* _WHAT TO WORK ON_: Among the records that follow, find each line holding the word "para" and copy it.

Saved data entries
──────

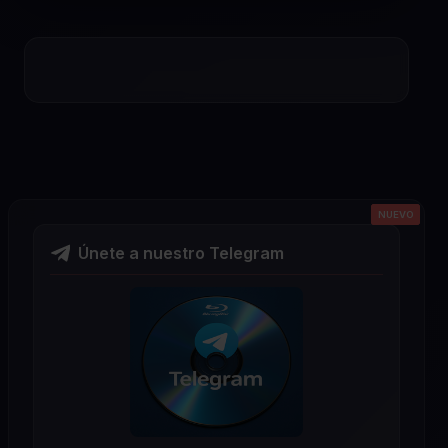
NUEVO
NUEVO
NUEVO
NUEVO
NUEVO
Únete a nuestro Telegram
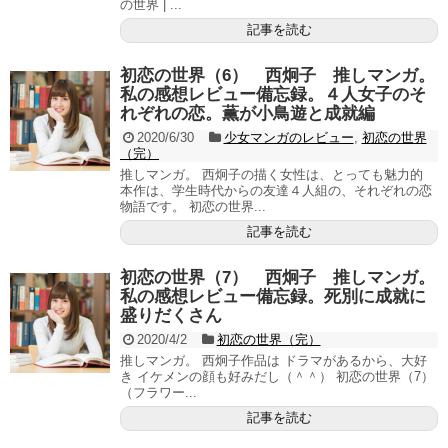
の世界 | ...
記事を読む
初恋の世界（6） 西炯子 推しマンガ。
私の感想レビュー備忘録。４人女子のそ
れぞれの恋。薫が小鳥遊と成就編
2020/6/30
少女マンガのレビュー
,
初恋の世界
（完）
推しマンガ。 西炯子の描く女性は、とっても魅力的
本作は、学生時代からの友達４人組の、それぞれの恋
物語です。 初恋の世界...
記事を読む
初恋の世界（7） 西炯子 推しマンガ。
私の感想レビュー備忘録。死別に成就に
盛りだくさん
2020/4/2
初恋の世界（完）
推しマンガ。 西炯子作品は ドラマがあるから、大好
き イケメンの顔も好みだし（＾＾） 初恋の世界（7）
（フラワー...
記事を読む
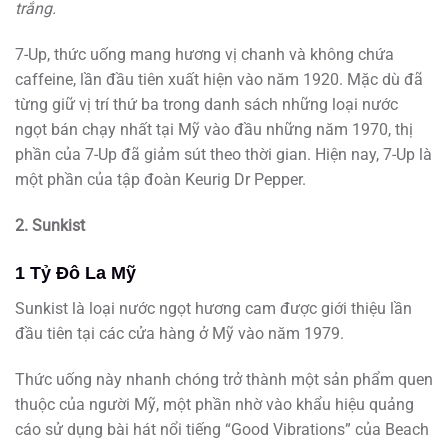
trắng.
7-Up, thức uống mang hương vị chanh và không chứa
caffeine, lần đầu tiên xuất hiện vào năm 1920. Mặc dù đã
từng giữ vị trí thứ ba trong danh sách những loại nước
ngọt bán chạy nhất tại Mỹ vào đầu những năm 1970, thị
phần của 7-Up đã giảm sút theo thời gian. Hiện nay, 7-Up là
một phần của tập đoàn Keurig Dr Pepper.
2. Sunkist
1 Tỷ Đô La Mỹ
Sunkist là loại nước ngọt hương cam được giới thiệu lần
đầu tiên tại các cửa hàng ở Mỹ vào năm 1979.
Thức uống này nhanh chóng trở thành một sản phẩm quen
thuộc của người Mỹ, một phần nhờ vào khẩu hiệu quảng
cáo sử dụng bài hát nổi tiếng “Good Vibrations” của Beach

──────

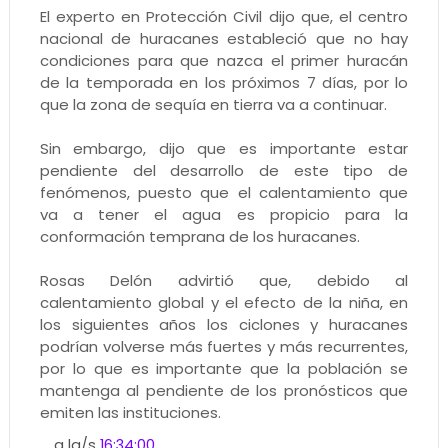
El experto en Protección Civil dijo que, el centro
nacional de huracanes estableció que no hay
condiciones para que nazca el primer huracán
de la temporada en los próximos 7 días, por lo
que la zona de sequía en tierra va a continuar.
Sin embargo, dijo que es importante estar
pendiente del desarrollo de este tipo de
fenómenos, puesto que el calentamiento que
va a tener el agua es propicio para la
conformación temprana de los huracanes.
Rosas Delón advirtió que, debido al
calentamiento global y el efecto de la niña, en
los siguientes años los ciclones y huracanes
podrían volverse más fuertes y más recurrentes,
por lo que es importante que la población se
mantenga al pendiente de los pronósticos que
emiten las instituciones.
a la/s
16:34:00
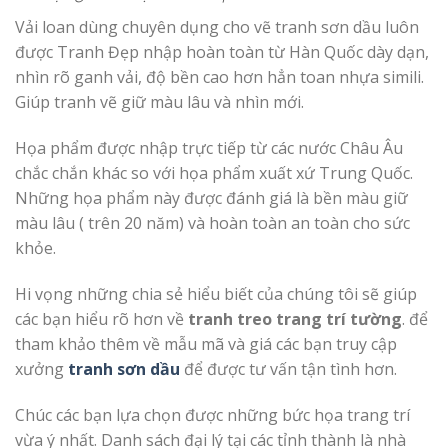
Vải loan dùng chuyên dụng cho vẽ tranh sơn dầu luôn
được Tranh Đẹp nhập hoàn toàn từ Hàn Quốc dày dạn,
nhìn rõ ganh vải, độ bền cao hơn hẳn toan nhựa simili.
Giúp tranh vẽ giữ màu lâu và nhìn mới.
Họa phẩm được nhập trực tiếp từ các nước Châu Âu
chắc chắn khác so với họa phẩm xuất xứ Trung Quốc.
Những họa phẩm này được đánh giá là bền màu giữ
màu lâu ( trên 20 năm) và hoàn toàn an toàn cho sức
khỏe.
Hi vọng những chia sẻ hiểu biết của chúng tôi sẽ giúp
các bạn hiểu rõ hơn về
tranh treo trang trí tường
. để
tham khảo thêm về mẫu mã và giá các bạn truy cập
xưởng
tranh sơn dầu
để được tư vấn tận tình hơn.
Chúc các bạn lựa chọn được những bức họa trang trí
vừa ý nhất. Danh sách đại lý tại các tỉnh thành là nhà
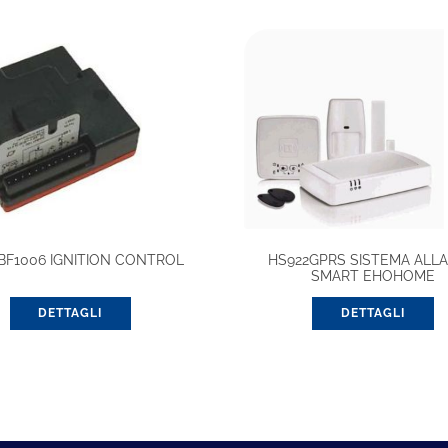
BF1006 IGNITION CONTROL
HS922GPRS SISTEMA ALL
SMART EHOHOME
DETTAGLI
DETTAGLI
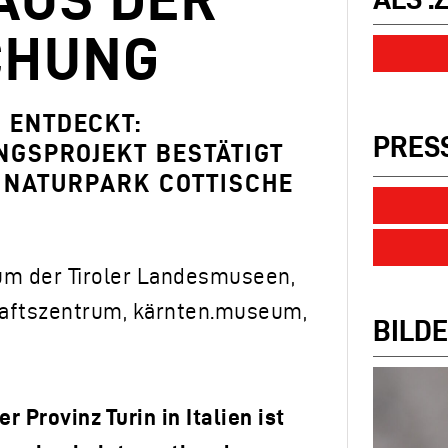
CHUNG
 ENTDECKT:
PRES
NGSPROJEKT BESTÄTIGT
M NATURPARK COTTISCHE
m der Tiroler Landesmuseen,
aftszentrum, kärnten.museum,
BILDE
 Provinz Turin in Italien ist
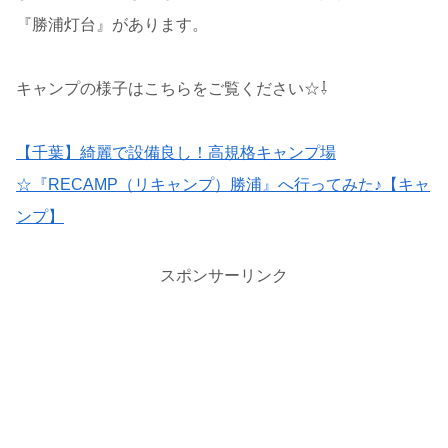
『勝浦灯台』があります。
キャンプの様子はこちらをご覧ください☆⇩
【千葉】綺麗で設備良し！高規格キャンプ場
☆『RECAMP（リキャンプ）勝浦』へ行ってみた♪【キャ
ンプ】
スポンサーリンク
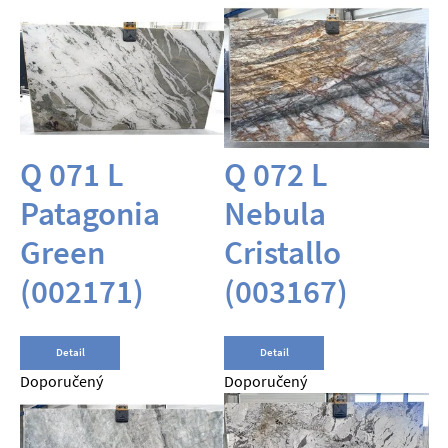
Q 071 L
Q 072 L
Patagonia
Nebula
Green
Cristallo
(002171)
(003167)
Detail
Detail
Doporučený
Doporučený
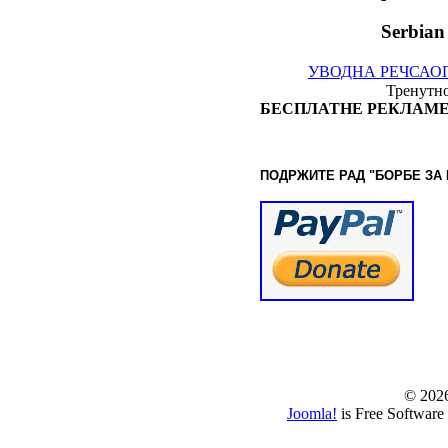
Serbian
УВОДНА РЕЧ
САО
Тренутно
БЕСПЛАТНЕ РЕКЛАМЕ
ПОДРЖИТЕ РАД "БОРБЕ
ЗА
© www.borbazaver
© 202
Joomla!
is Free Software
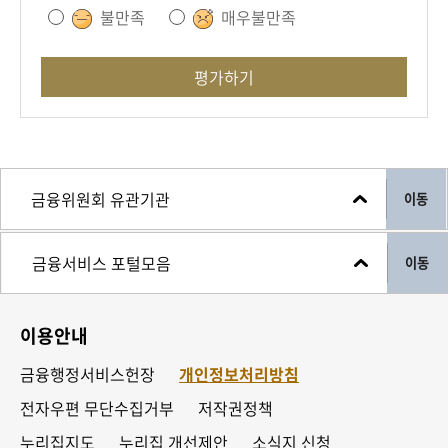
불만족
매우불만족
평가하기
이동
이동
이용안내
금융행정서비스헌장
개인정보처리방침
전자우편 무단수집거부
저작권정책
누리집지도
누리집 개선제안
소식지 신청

──────

* _SOLUTION TO THE EXERCISE_:
condiciones para que nazca el primer huracán
va a tener el agua es propicio para la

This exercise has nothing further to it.